**What you will do:** Count the lines in the records below that contain the word "POLÍTICA", and give only that number.

**Material shown:**
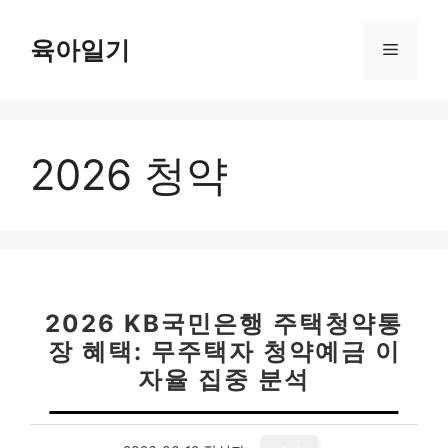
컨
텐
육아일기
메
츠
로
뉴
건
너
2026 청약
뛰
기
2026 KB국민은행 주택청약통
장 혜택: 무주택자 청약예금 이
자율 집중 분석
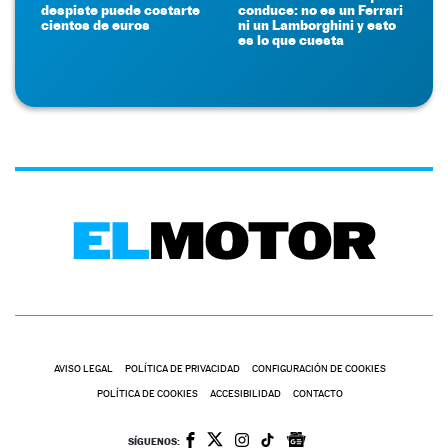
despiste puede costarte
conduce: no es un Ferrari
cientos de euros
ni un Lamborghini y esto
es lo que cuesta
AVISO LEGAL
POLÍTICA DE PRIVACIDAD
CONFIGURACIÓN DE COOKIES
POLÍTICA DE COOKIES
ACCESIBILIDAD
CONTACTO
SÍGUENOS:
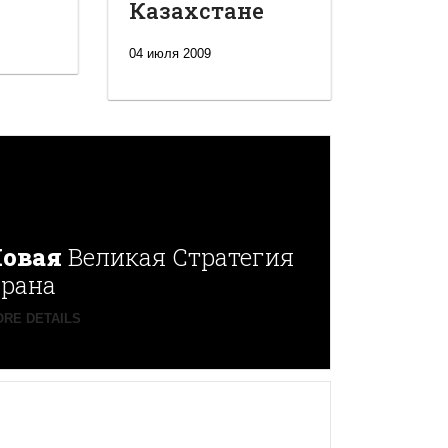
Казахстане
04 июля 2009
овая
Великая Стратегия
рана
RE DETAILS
---
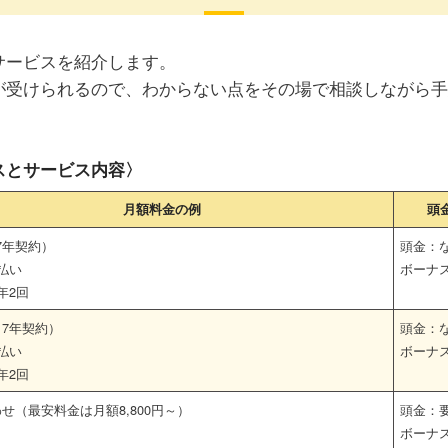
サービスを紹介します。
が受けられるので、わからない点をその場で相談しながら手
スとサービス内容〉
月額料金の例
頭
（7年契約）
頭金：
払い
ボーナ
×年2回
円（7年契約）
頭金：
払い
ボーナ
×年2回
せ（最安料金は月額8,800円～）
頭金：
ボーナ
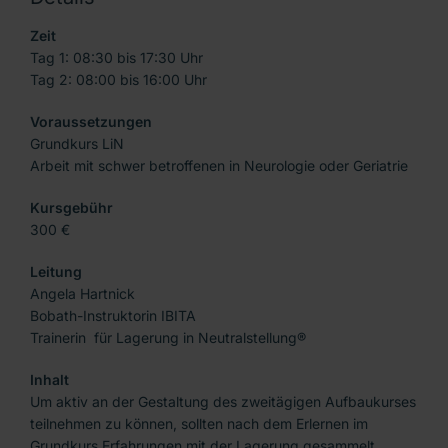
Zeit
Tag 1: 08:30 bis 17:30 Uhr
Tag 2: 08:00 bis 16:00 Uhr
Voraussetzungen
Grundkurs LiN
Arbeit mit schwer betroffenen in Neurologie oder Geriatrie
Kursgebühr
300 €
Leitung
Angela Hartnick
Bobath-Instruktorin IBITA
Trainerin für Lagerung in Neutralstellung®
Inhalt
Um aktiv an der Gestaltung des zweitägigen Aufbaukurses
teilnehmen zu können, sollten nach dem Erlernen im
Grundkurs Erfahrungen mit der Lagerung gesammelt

**Solution for this task:** 2